__Instructions to follow__. Would you please write out each of the entries below exactly, omitting pictures?

__Records supplied__.
»»
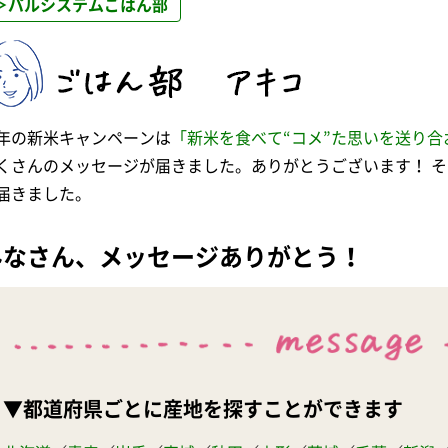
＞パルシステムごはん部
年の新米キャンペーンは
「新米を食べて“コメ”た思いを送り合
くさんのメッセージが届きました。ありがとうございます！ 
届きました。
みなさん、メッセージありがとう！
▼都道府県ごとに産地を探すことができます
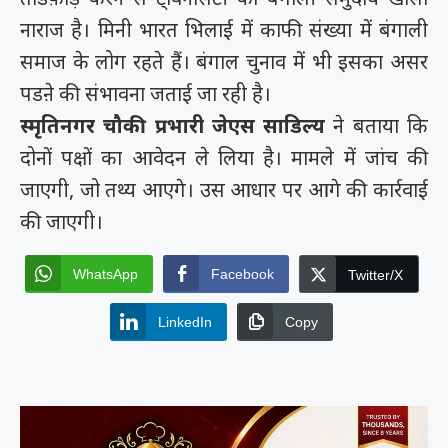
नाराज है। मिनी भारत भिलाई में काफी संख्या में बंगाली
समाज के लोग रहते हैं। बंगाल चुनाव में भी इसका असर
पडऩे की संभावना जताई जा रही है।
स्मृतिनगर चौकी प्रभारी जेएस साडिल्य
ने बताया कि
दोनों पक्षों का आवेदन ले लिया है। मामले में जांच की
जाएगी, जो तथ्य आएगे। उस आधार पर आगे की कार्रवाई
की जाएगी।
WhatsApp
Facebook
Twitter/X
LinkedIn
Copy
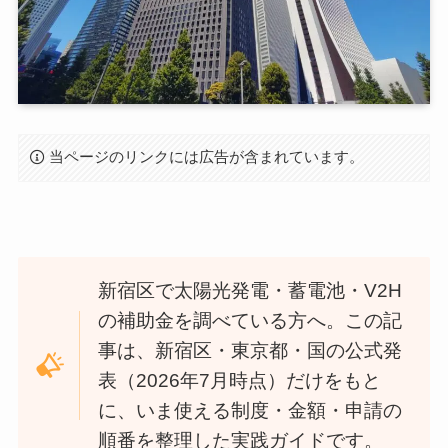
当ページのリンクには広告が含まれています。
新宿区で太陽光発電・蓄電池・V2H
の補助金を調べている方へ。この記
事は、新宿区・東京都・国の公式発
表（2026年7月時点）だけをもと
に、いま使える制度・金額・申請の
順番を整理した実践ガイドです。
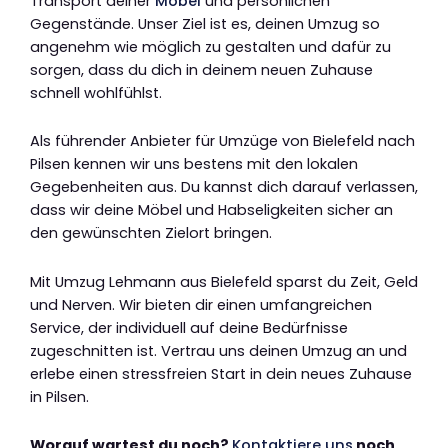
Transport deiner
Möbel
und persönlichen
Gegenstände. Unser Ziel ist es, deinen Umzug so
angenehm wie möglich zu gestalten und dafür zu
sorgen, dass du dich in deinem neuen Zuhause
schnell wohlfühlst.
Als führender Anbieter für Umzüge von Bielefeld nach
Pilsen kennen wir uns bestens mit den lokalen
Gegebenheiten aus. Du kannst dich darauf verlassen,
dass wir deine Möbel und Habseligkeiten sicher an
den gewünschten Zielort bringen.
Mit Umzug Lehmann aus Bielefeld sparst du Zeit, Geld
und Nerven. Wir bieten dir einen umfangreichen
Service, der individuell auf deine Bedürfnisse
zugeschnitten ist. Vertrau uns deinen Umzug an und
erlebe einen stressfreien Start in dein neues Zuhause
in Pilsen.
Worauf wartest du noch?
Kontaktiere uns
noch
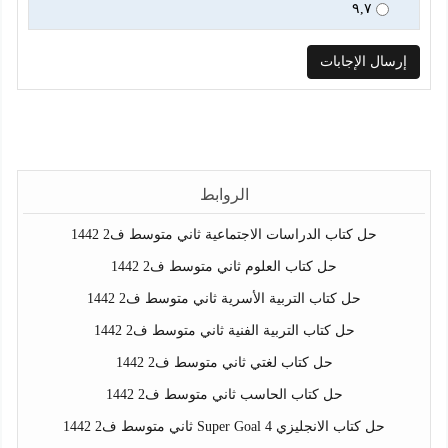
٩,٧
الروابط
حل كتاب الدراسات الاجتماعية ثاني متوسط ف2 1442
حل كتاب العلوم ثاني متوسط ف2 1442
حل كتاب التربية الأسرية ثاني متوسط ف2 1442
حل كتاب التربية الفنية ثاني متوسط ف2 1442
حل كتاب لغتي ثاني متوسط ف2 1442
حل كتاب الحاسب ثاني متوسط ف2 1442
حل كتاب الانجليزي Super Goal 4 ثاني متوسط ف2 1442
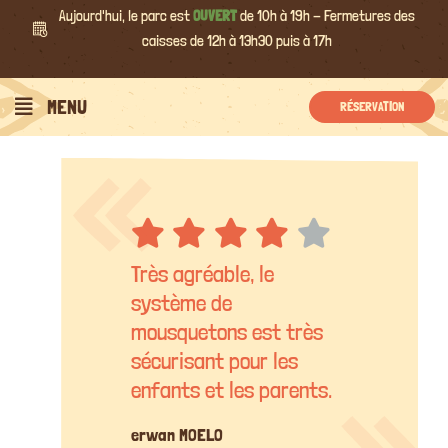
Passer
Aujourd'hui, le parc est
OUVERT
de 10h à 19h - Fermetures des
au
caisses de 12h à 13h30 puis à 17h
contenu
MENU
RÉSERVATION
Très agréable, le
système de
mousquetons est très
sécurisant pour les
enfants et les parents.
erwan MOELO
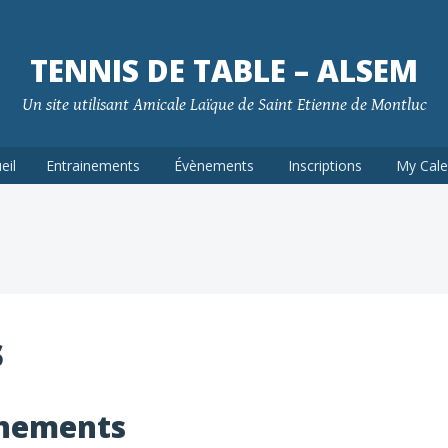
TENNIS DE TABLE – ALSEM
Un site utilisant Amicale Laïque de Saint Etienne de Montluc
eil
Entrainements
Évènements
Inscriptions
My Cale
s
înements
««
__Reply__.
＞パルシステムごはん部
年の新米キャンペーンは
「新米を食べて“コメ”た思いを送り合
くさんのメッセージが届きました。ありがとうございます！ 
届きました。
みなさん、メッセージありがとう！
▼都道府県ごとに産地を探すことができます
नाराज है। मिनी भारत भिलाई में काफी संख्या में बंगाली
समाज के लोग रहते हैं। बंगाल चुनाव में भी इसका असर
पडऩे की संभावना जताई जा रही है।
स्मृतिनगर चौकी प्रभारी जेएस साडिल्य
ने बताया कि
दोनों पक्षों का आवेदन ले लिया है। मामले में जांच की
जाएगी, जो तथ्य आएगे। उस आधार पर आगे की कार्रवाई
की जाएगी।
WhatsApp
Facebook
Twitter/X
LinkedIn
Copy
当ページのリンクには広告が含まれています。
新宿区で太陽光発電・蓄電池・V2H
の補助金を調べている方へ。この記
事は、新宿区・東京都・国の公式発
表（2026年7月時点）だけをもと
に、いま使える制度・金額・申請の
順番を整理した実践ガイドです。
Transport deiner
Möbel
und persönlichen
Gegenstände. Unser Ziel ist es, deinen Umzug so
angenehm wie möglich zu gestalten und dafür zu
sorgen, dass du dich in deinem neuen Zuhause
schnell wohlfühlst.
Als führender Anbieter für Umzüge von Bielefeld nach
Pilsen kennen wir uns bestens mit den lokalen
Gegebenheiten aus. Du kannst dich darauf verlassen,
dass wir deine Möbel und Habseligkeiten sicher an
den gewünschten Zielort bringen.
Mit Umzug Lehmann aus Bielefeld sparst du Zeit, Geld
und Nerven. Wir bieten dir einen umfangreichen
Service, der individuell auf deine Bedürfnisse
zugeschnitten ist. Vertrau uns deinen Umzug an und
erlebe einen stressfreien Start in dein neues Zuhause
in Pilsen.
Worauf wartest du noch?
Kontaktiere uns
noch
٩,٧
الروابط
حل كتاب الدراسات الاجتماعية ثاني متوسط ف2 1442
حل كتاب العلوم ثاني متوسط ف2 1442
حل كتاب التربية الأسرية ثاني متوسط ف2 1442
حل كتاب التربية الفنية ثاني متوسط ف2 1442
حل كتاب لغتي ثاني متوسط ف2 1442
حل كتاب الحاسب ثاني متوسط ف2 1442
حل كتاب الانجليزي Super Goal 4 ثاني متوسط ف2 1442
Passer
Aujourd'hui, le parc est
OUVERT
de 10h à 19h - Fermetures des
au
caisses de 12h à 13h30 puis à 17h
contenu
MENU
RÉSERVATION
Très agréable, le
système de
mousquetons est très
sécurisant pour les
enfants et les parents.
erwan MOELO
TENNIS DE TABLE – ALSEM
Un site utilisant Amicale Laïque de Saint Etienne de Montluc
eil
Entrainements
Évènements
Inscriptions
My Cale
s
înements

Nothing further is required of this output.